Así, intenta una y otra vez deslizarse calle abajo sin ayuda, a costa de darse trompadas sin cuento. Magullado, zaherido por las chanzas de los adultos que pasan por su lado, pero no por ello desalentado, el chaval logra, al enésimo intento, su ansiado sueño de aprender a montar en bici, tras romperse la crisma repetidas veces contra el asfalto. El niño regresa a casa haciendo cabriolas con su bici no sin antes dedicar una mirada triunfante a Ringo. Su triunfo, no obstante, es contingente: el relato podría continuar con nuevas citas diarias de nuestro chaval y los afilados bordes de las aceras sin que se alterara en los más mínimo nuestra admiración por su tenaz empeño en conseguir lo que desea, ni nuestro placer en la lectura de páginas tan bien escritas.
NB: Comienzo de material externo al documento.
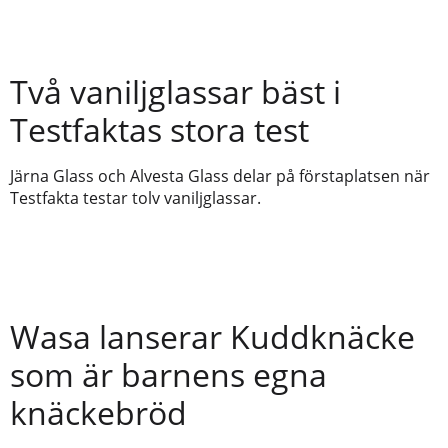
Två vaniljglassar bäst i
Testfaktas stora test
Järna Glass och Alvesta Glass delar på förstaplatsen när
Testfakta testar tolv vaniljglassar.
Wasa lanserar Kuddknäcke
som är barnens egna
knäckebröd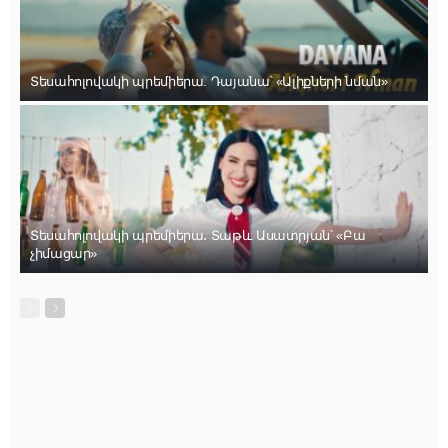
Տեսահոլովակի պրեմիերա. Դայանա՝ «Ալիքների նման»
Տեսահոլովակի պրեմիերա․ Տաթև Ասատրյան՝ «Բա
չիմացար»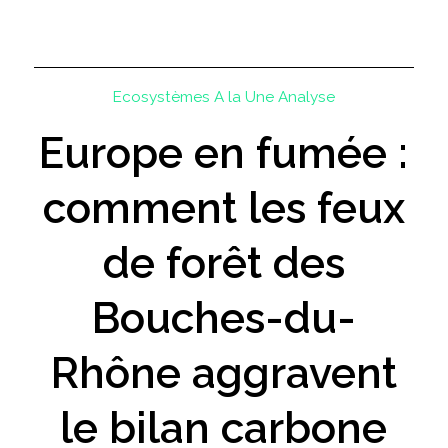
Ecosystèmes
A la Une
Analyse
Europe en fumée :
comment les feux
de forêt des
Bouches-du-
Rhône aggravent
le bilan carbone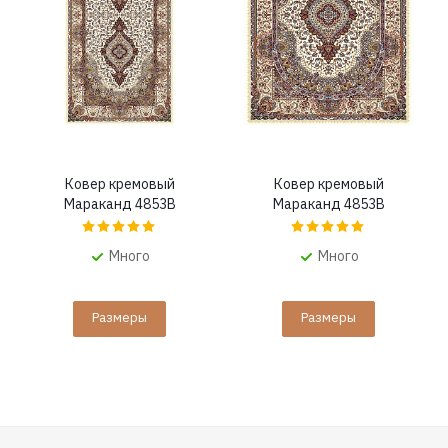
Ковер кремовый
Ковер кремовый
Мараканд 4853B
Мараканд 4853B
Много
Много
Размеры
Размеры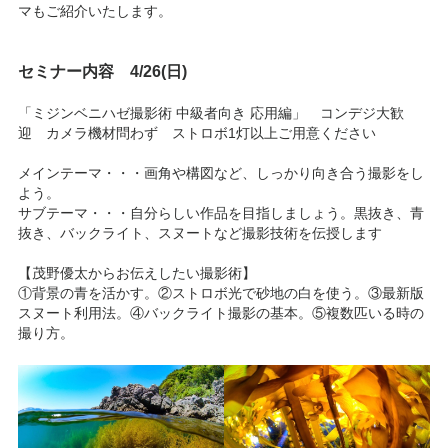
マもご紹介いたします。
セミナー内容 4/26(日)
「ミジンベニハゼ撮影術 中級者向き 応用編」 コンデジ大歓
迎 カメラ機材問わず ストロボ1灯以上ご用意ください
メインテーマ・・・画角や構図など、しっかり向き合う撮影をし
よう。
サブテーマ・・・自分らしい作品を目指しましょう。黒抜き、青
抜き、バックライト、スヌートなど撮影技術を伝授します
【茂野優太からお伝えしたい撮影術】
①背景の青を活かす。②ストロボ光で砂地の白を使う。③最新版
スヌート利用法。④バックライト撮影の基本。⑤複数匹いる時の
撮り方。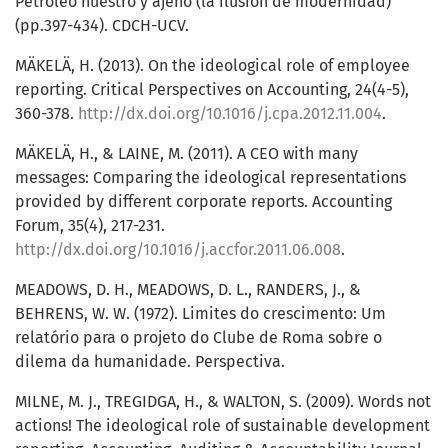
Petróleo nuestro y ajeno (la ilusión de modernidad)
(pp.397-434). CDCH-UCV.
MÄKELÄ, H. (2013). On the ideological role of employee
reporting. Critical Perspectives on Accounting, 24(4-5),
360-378.
http://dx.doi.org/10.1016/j.cpa.2012.11.004
.
MÄKELÄ, H., & LAINE, M. (2011). A CEO with many
messages: Comparing the ideological representations
provided by different corporate reports. Accounting
Forum, 35(4), 217-231.
http://dx.doi.org/10.1016/j.accfor.2011.06.008
.
MEADOWS, D. H., MEADOWS, D. L., RANDERS, J., &
BEHRENS, W. W. (1972). Limites do crescimento: Um
relatório para o projeto do Clube de Roma sobre o
dilema da humanidade. Perspectiva.
MILNE, M. J., TREGIDGA, H., & WALTON, S. (2009). Words not
actions! The ideological role of sustainable development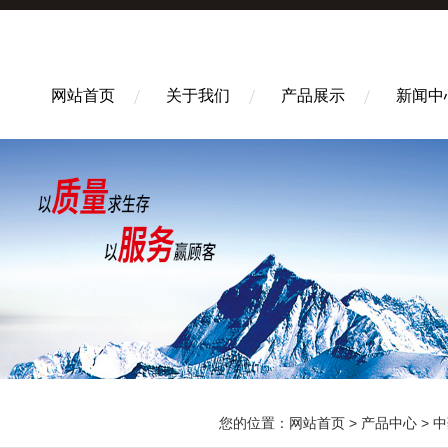
网站首页
关于我们
产品展示
新闻中
您的位置：
网站首页
>
产品中心
>
中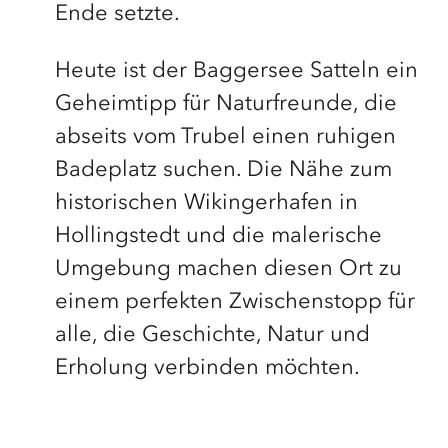
Ende setzte.
Heute ist der Baggersee Satteln ein
Geheimtipp für Naturfreunde, die
abseits vom Trubel einen ruhigen
Badeplatz suchen. Die Nähe zum
historischen Wikingerhafen in
Hollingstedt und die malerische
Umgebung machen diesen Ort zu
einem perfekten Zwischenstopp für
alle, die Geschichte, Natur und
Erholung verbinden möchten.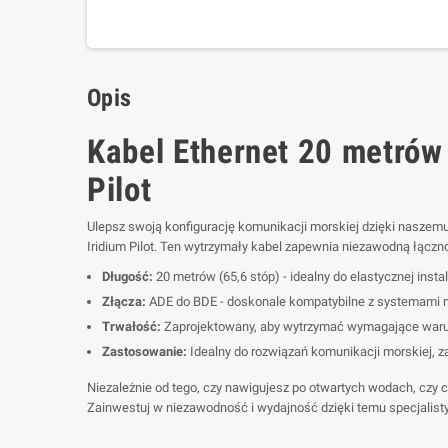
Opis
Kabel Ethernet 20 metrów
Pilot
Ulepsz swoją konfigurację komunikacji morskiej dzięki naszem
Iridium Pilot. Ten wytrzymały kabel zapewnia niezawodną łącz
Długość:
20 metrów (65,6 stóp) - idealny do elastycznej insta
Złącza:
ADE do BDE - doskonale kompatybilne z systemami mo
Trwałość:
Zaprojektowany, aby wytrzymać wymagające warun
Zastosowanie:
Idealny do rozwiązań komunikacji morskiej, z
Niezależnie od tego, czy nawigujesz po otwartych wodach, czy 
Zainwestuj w niezawodność i wydajność dzięki temu specjalis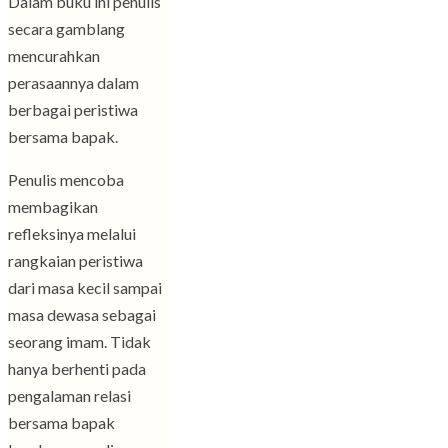
Dalam buku ini penulis
secara gamblang
mencurahkan
perasaannya dalam
berbagai peristiwa
bersama bapak.
Penulis mencoba
membagikan
refleksinya melalui
rangkaian peristiwa
dari masa kecil sampai
masa dewasa sebagai
seorang imam. Tidak
hanya berhenti pada
pengalaman relasi
bersama bapak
Los deseos de los protagonistas de Caligrafía de los Sueños, y los del resto de las novelas de Juan Marsé, están hechos de la propia pasta informe de la que surgen nuestros más profundos, oscuros y esquivos sueños de amor, grandeza o éxito. Lo que nos diferencia de los personajes de Marsé es que ellos, pese a estrellarse una y otra vez contra el duro asfalto o contra los desdenes de sus amores imposibles, nunca dejan de ser, irrenunciablemente, fieles a sí mismos, inasequibles al rigor de su cruel destino incluso, en último extremo, aunque no consigan nunca sus más bellos sueños.
Esa es una de las razones por las que Marsé nos llega tan hondo: porque nos enseña que, por muy adversos que sean los vientos, nunca debemos declinar en nuestras más íntimos afanes, ni renunciar a nuestra propia esencia, fracasemos (lo más común en sus novelas y en la vida) o no. Vicky, la cuarentona crepuscular entrada en carnes, no ceja en su empeño de ser amada por un viejo resultón, pese a los desdenes de éste. Ringo, trasunto del joven que una vez fue Marsé, pese a haber perdido uno de los dedos de su mano izquierda en un desdichado accidente laboral sigue practicando, indesmayablemente, sus escalas de pianista sobre la tabla de una mesa. “Matarratas”, padre de Ringo, persiste en sus afanes de contrabandista y resistente rojo pese a constatar que está “en el culo del mundo”.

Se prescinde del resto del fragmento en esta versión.